(EXTRACTED INFORMATION Opens)

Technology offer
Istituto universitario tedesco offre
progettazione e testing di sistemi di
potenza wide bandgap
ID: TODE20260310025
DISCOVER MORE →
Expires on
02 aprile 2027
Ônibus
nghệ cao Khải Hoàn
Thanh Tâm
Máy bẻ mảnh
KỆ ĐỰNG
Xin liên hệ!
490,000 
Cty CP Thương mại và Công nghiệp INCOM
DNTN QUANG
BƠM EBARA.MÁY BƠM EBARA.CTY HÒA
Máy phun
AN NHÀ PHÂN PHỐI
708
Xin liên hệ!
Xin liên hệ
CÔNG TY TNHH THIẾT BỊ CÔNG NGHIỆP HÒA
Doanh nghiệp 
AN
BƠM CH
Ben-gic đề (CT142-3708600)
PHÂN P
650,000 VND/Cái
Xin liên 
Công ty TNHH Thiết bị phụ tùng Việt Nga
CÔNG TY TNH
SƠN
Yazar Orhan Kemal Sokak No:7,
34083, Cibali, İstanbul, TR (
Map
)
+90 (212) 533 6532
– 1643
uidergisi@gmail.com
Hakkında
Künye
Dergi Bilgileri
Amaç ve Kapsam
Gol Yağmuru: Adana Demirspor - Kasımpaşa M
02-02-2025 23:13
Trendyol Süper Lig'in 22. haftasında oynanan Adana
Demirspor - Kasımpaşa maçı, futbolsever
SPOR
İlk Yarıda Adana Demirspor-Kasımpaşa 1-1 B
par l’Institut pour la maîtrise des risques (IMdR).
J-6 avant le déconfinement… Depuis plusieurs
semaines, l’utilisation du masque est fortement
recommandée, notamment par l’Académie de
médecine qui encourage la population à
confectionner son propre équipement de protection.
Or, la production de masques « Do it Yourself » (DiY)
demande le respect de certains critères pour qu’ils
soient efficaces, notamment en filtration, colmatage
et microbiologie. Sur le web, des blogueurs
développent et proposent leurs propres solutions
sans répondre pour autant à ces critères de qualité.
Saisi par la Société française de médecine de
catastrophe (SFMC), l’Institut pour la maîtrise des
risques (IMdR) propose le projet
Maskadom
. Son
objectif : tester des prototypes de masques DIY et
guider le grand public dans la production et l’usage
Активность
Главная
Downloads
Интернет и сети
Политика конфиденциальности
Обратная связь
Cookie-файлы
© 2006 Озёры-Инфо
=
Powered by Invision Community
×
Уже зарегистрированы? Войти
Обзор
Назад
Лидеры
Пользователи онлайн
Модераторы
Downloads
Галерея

(EXTRACTED INFORMATION Closes)

▸ WHAT YOU NEED TO DO
Reproduce the entries above in full by retyping them exactly.

▸ ANSWER AREA
Technology offer
Istituto universitario tedesco offre
progettazione e testing di sistemi di
potenza wide bandgap
ID: TODE20260310025
DISCOVER MORE →
Expires on
02 aprile 2027
Ônibus
nghệ cao Khải Hoàn
Thanh Tâm
Máy bẻ mảnh
KỆ ĐỰNG
Xin liên hệ!
490,000 
Cty CP Thương mại và Công nghiệp INCOM
DNTN QUANG
BƠM EBARA.MÁY BƠM EBARA.CTY HÒA
Máy phun
AN NHÀ PHÂN PHỐI
708
Xin liên hệ!
Xin liên hệ
CÔNG TY TNHH THIẾT BỊ CÔNG NGHIỆP HÒA
Doanh nghiệp 
AN
BƠM CH
Ben-gic đề (CT142-3708600)
PHÂN P
650,000 VND/Cái
Xin liên 
Công ty TNHH Thiết bị phụ tùng Việt Nga
CÔNG TY TNH
SƠN
Yazar Orhan Kemal Sokak No:7,
34083, Cibali, İstanbul, TR (
Map
)
+90 (212) 533 6532
– 1643
uidergisi@gmail.com
Hakkında
Künye
Dergi Bilgileri
Amaç ve Kapsam
Gol Yağmuru: Adana Demirspor - Kasımpaşa M
02-02-2025 23:13
Trendyol Süper Lig'in 22. haftasında oynanan Adana
Demirspor - Kasımpaşa maçı, futbolsever
SPOR
İlk Yarıda Adana Demirspor-Kasımpaşa 1-1 B
par l’Institut pour la maîtrise des risques (IMdR).
J-6 avant le déconfinement… Depuis plusieurs
semaines, l’utilisation du masque est fortement
recommandée, notamment par l’Académie de
médecine qui encourage la population à
confectionner son propre équipement de protection.
Or, la production de masques « Do it Yourself » (DiY)
demande le respect de certains critères pour qu’ils
soient efficaces, notamment en filtration, colmatage
et microbiologie. Sur le web, des blogueurs
développent et proposent leurs propres solutions
sans répondre pour autant à ces critères de qualité.
Saisi par la Société française de médecine de
catastrophe (SFMC), l’Institut pour la maîtrise des
risques (IMdR) propose le projet
Maskadom
. Son
objectif : tester des prototypes de masques DIY et
guider le grand public dans la production et l’usage
Активность
Главная
Downloads
Интернет и сети
Политика конфиденциальности
Обратная связь
Cookie-файлы
© 2006 Озёры-Инфо
=
Powered by Invision Community
×
Уже зарегистрированы? Войти
Обзор
Назад
Лидеры
Пользователи онлайн
Модераторы
Downloads
Галерея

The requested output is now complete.